- What the exercise asks: Word for word, give the data again without its pictures.

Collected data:
---------------
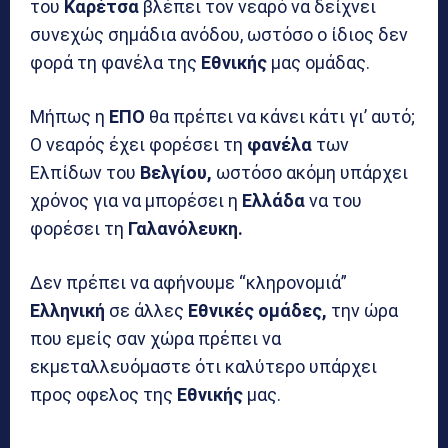
του
Καρέτσα
βλέπει τον νεαρό να δείχνει
συνεχώς σημάδια ανόδου, ωστόσο ο ίδιος δεν
φορά τη φανέλα της
Εθνικής
μας ομάδας.
Μήπως η
ΕΠΟ
θα πρέπει να κάνει κάτι γι’ αυτό;
Ο νεαρός έχει φορέσει τη
φανέλα
των
Ελπίδων του
Βελγίου,
ωστόσο ακόμη υπάρχει
χρόνος για να μπορέσει η
Ελλάδα
να του
φορέσει τη
Γαλανόλευκη.
Δεν πρέπει να αφήνουμε “κληρονομιά”
Ελληνική
σε άλλες
Εθνικές ομάδες,
την ώρα
που εμείς σαν χώρα πρέπει να
εκμεταλλευόμαστε ότι καλύτερο υπάρχει
προς οφελος της
Εθνικής
μας.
---------------
- Task response:
του
Καρέτσα
βλέπει τον νεαρό να δείχνει
συνεχώς σημάδια ανόδου, ωστόσο ο ίδιος δεν
φορά τη φανέλα της
Εθνικής
μας ομάδας.
Μήπως η
ΕΠΟ
θα πρέπει να κάνει κάτι γι’ αυτό;
Ο νεαρός έχει φορέσει τη
φανέλα
των
Ελπίδων του
Βελγίου,
ωστόσο ακόμη υπάρχει
χρόνος για να μπορέσει η
Ελλάδα
να του
φορέσει τη
Γαλανόλευκη.
Δεν πρέπει να αφήνουμε “κληρονομιά”
Ελληνική
σε άλλες
Εθνικές ομάδες,
την ώρα
που εμείς σαν χώρα πρέπει να
εκμεταλλευόμαστε ότι καλύτερο υπάρχει
προς οφελος της
Εθνικής
μας.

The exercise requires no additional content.